Thanks Don. Sometimes living in the city makes me forget what the night sky looks like.... Yosemite just got added to the bucket list.


----------



## Hortontoter (Apr 27, 2012)

Awesome. Makes John Denver's "Rocky Mountain High" well understood. The lyric "raining fire in the sky" is caught beautifully. Thanks for sharing.

My bucket list is overflowing. May be time for a second bucket.


----------



## Rick Howard (Feb 25, 2012)

Or remove some things from the Bucket! LOL (I am referring to check stuff off the list)


----------



## Antlerz22 (Apr 18, 2011)

That was something on my to do list for awhile now, I have researched different types of telescopes and was wanting a Maksutov Cassegrains style. It also falls in line with I like photography a lot and was wanting to photograph planets as well. An interesting fact of astrophotography that a lot of people dont know is this. You have to have a computerized base to slew the body along with the attached camera, on several axes at the same time--one to compensate for the rotation of the earths axis to match its speed, and the other to match the rotation of the earth in its planetary orbit around the sun. If any of these is even slightly off you get ZIP. It will be a dark photo or at best a blur from one side of the photo to the other. Quite a fascinating hobby and thought I would share some interesting facts as I have researched it tons--I will get one once I retire and will post my photos here eventually. Thanks Don for posting and reminding me of something I had tucked away in my mind


----------



## 220swift (Mar 2, 2011)

Very cool, thanks Don.


----------



## prairiewolf (Feb 19, 2012)

I agree vwery cool video, thanks for posting Don !


----------



## hassell (Feb 9, 2010)

Thanks for sharing, seen a few nights like that camped out high in the Rockies.


----------



## youngdon (Mar 10, 2010)

I find the stars make for some fun nights. i just have a starter scope that the wife bought for me a few years ago(signed by Thomas Bopp/ comet Hale-Bopp ).
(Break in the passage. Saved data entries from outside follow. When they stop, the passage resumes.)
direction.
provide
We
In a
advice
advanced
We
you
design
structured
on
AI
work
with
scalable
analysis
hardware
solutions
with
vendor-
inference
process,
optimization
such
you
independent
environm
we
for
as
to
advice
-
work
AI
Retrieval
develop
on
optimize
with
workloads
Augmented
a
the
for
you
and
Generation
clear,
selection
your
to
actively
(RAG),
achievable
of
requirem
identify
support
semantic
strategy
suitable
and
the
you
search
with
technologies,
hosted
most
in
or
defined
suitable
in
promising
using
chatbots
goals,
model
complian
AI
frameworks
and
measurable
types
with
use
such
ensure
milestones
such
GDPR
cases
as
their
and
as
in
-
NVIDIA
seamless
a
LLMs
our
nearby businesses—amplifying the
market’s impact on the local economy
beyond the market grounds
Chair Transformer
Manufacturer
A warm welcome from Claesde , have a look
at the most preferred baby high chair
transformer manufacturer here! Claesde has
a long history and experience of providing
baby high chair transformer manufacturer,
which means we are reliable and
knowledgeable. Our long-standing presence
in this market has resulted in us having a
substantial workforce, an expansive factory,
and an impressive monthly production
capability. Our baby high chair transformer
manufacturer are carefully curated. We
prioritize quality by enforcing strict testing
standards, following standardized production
I'm gonna have to take it to the cabin where it's a lot darker(and there are more stars up there).


----------



## bones44 (Jan 7, 2011)

Love star gazing and would love to see something like that in real life ! Too much light pollution here to appreciate but still do it. That was an amazing video. Thanks for sharing Don.


----------



## sos1inmesa (May 11, 2011)

Cool video! My favorite place to star gaze is at Lake Powell on the Arizona Utah border. They are crazy bright since there really aren't any big cities around.


----------



## youngdon (Mar 10, 2010)

Notice the lights zooming across the video? One can only hope they are commercial air traffic !


----------



## Rick Howard (Feb 25, 2012)

Don you would like my old neighbor... He built his own scope.... (the thing was like 6' long and 14" diameter) He won an award from the Rochester Academy of Science for it. It was cool.


----------



## Rick Howard (Feb 25, 2012)

That is awful! Never even got to use it?


----------



## Rick Howard (Feb 25, 2012)

Yes I know all about living on Ramen Noodle and living in the back of a van..... down by the river. LOL. I know it was a while back but I am sure it still erks ya. I know it would me.


----------



## El Gato Loco (Jan 15, 2010)

Purely awesome! I made a post recently out on our blog about this. So many people are missing out on what our sky has to offer....
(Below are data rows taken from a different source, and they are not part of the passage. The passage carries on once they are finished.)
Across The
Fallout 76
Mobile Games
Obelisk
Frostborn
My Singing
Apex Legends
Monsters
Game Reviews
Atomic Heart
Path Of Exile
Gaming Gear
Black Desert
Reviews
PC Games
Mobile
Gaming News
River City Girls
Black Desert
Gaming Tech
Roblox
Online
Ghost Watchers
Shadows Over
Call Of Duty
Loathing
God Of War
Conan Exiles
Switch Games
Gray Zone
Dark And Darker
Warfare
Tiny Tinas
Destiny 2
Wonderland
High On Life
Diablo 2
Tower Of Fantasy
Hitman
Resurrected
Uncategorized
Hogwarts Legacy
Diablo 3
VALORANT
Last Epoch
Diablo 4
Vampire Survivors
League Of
http://www.our180.co...-there-be-dark/


----------



## Rick Howard (Feb 25, 2012)

Indeed I was missing out. Thanks for the link.


----------



## youngdon (Mar 10, 2010)

Several years ago the LA police and fire dept.'s had an unusually busy night for several reasons. You see the weather was hot and the power went out so people were calling the police reporting all types of emergencies. The most common on that particular night was about all the strange lights in the sky, people were sure that the aliens had caused the blackout and were attacking. Most of those inner-city people had never seen the stars and planets in the night sky and were scared to death.


----------